A transition team has been working in secrecy in Washington, preparing the ground for a smooth ascent to power by Barack Obama, should he be elected next Tuesday.
John Podesta, a former chief of staff to Bill Clinton, is heading the team and has been tasked with supplying names which are being vetted for a high level of security clearance by the FBI and the Department of Homeland Security, for inclusion in a new Democratic administration. Secrecy surrounding the arrangements governing the 11-week transition from election to inauguration is such that it is described as "a black box" by one individual familiar with the arrangements.
Mr Podesta, who is also the head of a Washington-based think-tank, the Centre for American Progress, has already distributed a 26-page document to top campaign aides. It describes in fine detail everything the last five presidents did on each day of the transition period from election day to the inauguration on 20 January 2009. Democrats are anxious to avoid a repeat of the Bill Clinton transition in 1992 which did not begin properly until after the election and resulted in a difficult first 100 days.
John McCain has been mocking his opponent for prematurely engaging in a "victory lap", after reports emerged that a draft speech has already been written by Mr Podesta for his inauguration. But Mr McCain also has a transition team in place which is led by the former Navy secretary John Lehman.
Whoever becomes president will face an unprecedented set of challenges ranging from containing the fallout from the global economic mayhem to the war in Iraq, halting Iran's race for nuclear weapons, and the increasingly worrying situation in Afghanistan and Pakistan. All that is without an unexpected domestic crisis rearing up.
Democrats worry also that George Bush could use the transition period to try to secure his own legacy by handcuffing his successor with policy changes forced through by executive order. Political appointees considered ideologically questionable by Democrats are also "burrowing in" to secure career appointments in the federal bureaucracy. Among those lining up to secure high-profile jobs in an Obama administration are many dinosaurs familiar from Bill Clinton's second term, including Mr Podesta himself, and Madeleine Albright, the former secretary of state.
But there is also much to suggest that Mr Obama wants a fresh start. For the past two years he has been surrounded by a tightly knit group of advisers. These include Mark Lippert, his longest-serving foreign policy adviser, who is also an Iraq war veteran. Though hardly a household name, diplomats do not discount the possibility that Mr Lippert could emerge at the head of Mr Obama's team of 300 foreign affairs advisers to be named secretary of state.

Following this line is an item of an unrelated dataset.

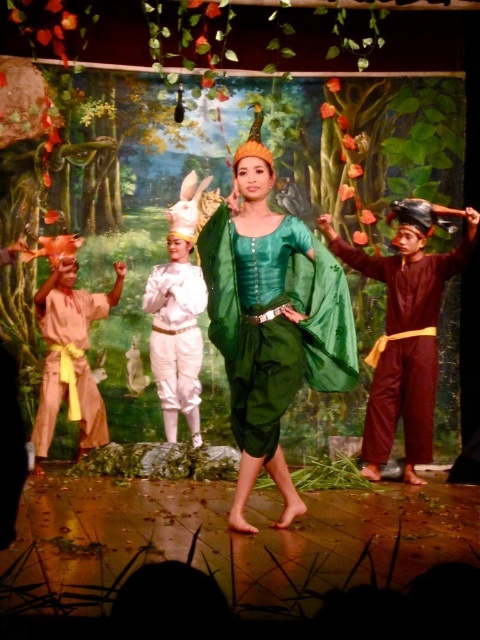 Based on the scene description, can you determine the spatial relationship between the green silk dress at center and the matte brown robe at left? Specifically, which object is positioned higher in the image?

The green silk dress at center is located above the matte brown robe at left, meaning it is positioned higher in the image.

You are a stagehand preparing to adjust the lighting for the performance. You need to position a spotlight so that it can illuminate both the brown matte pants at right and the white satin pants at center simultaneously. Given that the spotlight has a maximum effective range of 2 meters, will you be able to cover both objects with a single spotlight?

The brown matte pants at right is 1.92 meters away from the white satin pants at center. Since the distance between them is within the spotlight maximum effective range of 2 meters, you can position the spotlight to cover both objects with a single spotlight.

In the theatrical performance scene, there are two performers wearing brown matte pants at right and white satin pants at center. Which performer is located to the right of the other?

As Washington indulges in a frenzy of rumour about the make-up and policies of a possible Obama administration, hot off the presses comes Changing America, a 50-chapter book by Mr Podesta advising the Illinois senator how to run a new Democratic administration.
Mr Obama might ignore Mr Podesta's detailed departmental suggestions, but he and his aides are expected to give serious consideration to many of them. Some indication of Mr Obama's priorities for government came in an answer he gave during the final presidential debate. Asked what sacrifices he would expect of Americans to get the country moving, Mr Obama cited reform of energy consumption. With an economic hurricane battering the country, plans for health care reform may have to make way for keeping people in their homes.
Mr Podesta created the Centre for American Progress think-tank just over four years ago to provide an antidote to the Heritage Foundation, the conservative intellectual powerhouse of the right. Today it has 150 staff and spends more than $25m a year.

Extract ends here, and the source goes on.